What to do. The entries below contain pictures, which are to be left out; write out exactly, and only, the lines from the line with "abnormal findings with" up to and including the line with "INSTALLATION G".

Records from a data collection.
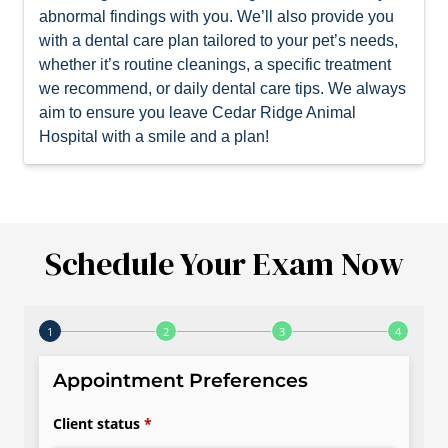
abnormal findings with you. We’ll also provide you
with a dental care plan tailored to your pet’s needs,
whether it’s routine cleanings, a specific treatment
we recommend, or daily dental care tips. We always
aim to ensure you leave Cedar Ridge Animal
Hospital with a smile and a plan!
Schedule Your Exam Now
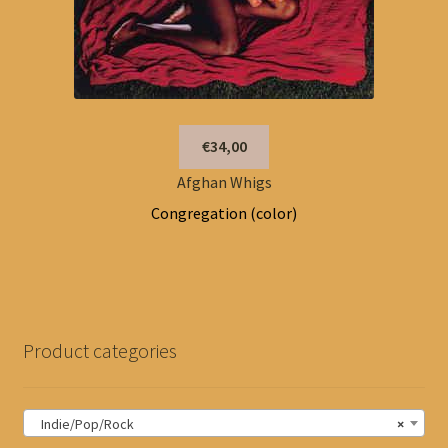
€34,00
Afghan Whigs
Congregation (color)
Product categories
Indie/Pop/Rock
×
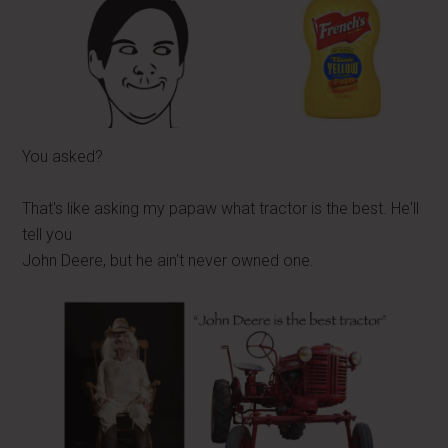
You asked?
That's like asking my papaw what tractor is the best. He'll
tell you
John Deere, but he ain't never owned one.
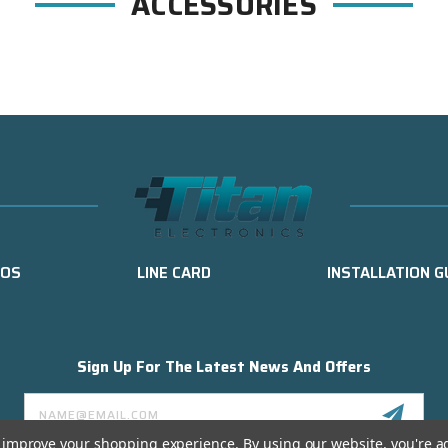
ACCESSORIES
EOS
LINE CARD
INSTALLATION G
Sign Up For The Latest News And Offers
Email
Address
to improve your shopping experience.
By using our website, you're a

---

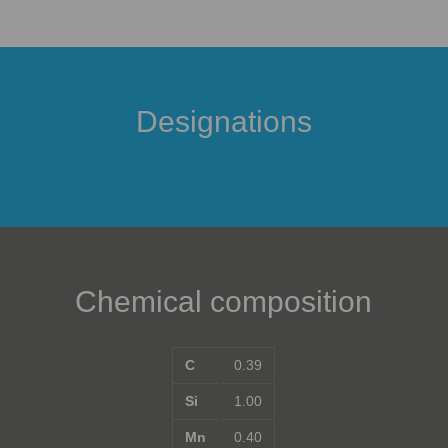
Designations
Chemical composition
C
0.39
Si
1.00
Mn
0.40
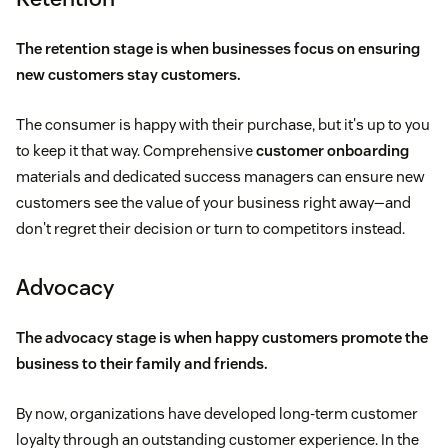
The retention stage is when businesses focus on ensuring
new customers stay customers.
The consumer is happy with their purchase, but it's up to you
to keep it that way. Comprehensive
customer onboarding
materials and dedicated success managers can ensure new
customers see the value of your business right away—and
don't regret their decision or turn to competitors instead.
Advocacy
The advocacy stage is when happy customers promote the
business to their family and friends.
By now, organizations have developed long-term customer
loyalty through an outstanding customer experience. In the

Solution.
abnormal findings with you. We’ll also provide you
with a dental care plan tailored to your pet’s needs,
whether it’s routine cleanings, a specific treatment
we recommend, or daily dental care tips. We always
aim to ensure you leave Cedar Ridge Animal
Hospital with a smile and a plan!
Schedule Your Exam Now
€34,00
Afghan Whigs
Congregation (color)
Product categories
Indie/Pop/Rock
×
You asked?
That's like asking my papaw what tractor is the best. He'll
tell you
John Deere, but he ain't never owned one.
ACCESSORIES
EOS
LINE CARD
INSTALLATION G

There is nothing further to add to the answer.